◆ What you should do: In the entries below, find each line bearing the string "Comune" and copy it.

◆ Source records:
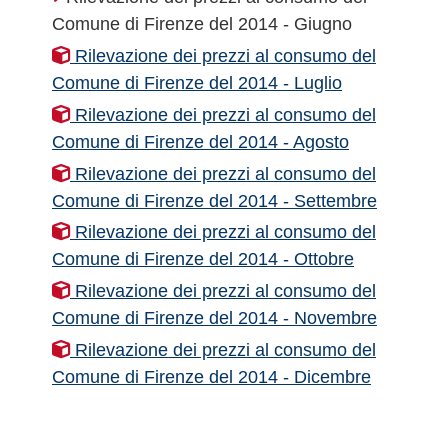
Comune di Firenze del 2014 - Giugno
Rilevazione dei prezzi al consumo del
Comune di Firenze del 2014 - Luglio
Rilevazione dei prezzi al consumo del
Comune di Firenze del 2014 - Agosto
Rilevazione dei prezzi al consumo del
Comune di Firenze del 2014 - Settembre
Rilevazione dei prezzi al consumo del
Comune di Firenze del 2014 - Ottobre
Rilevazione dei prezzi al consumo del
Comune di Firenze del 2014 - Novembre
Rilevazione dei prezzi al consumo del
Comune di Firenze del 2014 - Dicembre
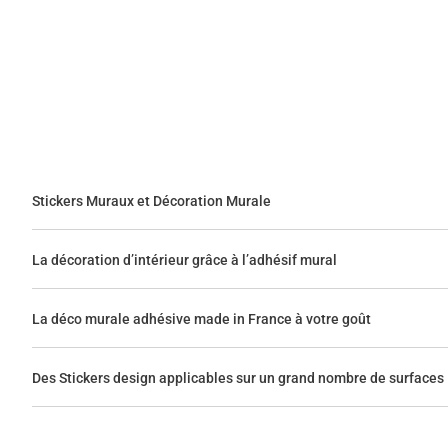
Stickers Muraux et Décoration Murale
La décoration d’intérieur grâce à l’adhésif mural
La déco murale adhésive made in France à votre goût
Des Stickers design applicables sur un grand nombre de surfaces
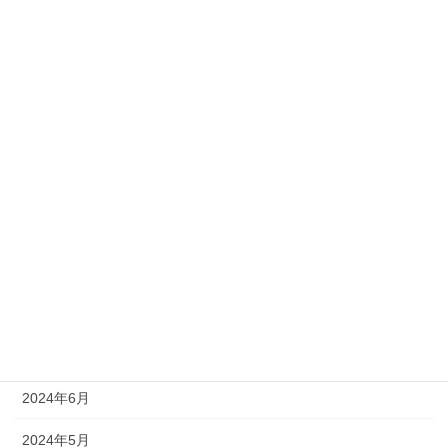
2025年3月
2025年2月
2025年1月
2024年12月
2024年11月
2024年10月
2024年9月
2024年8月
2024年7月
2024年6月
2024年5月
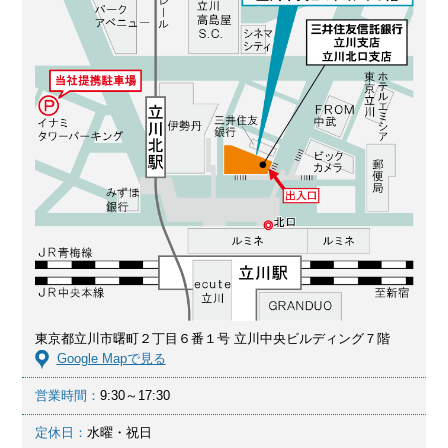
東京都立川市曙町２丁目６番１号 立川中央ビルディング７階
Google Mapで見る
営業時間：
9:30～17:30
定休日：
水曜・祝日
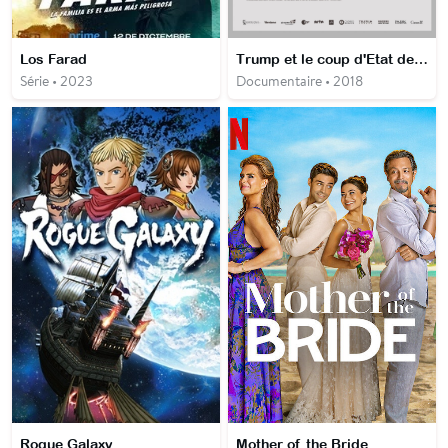
Los Farad
Trump et le coup d'Etat des multinationales
Série • 2023
Documentaire • 2018
Rogue Galaxy
Mother of the Bride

◆ Final answer:
Comune di Firenze del 2014 - Giugno
Comune di Firenze del 2014 - Luglio
Comune di Firenze del 2014 - Agosto
Comune di Firenze del 2014 - Settembre
Comune di Firenze del 2014 - Ottobre
Comune di Firenze del 2014 - Novembre
Comune di Firenze del 2014 - Dicembre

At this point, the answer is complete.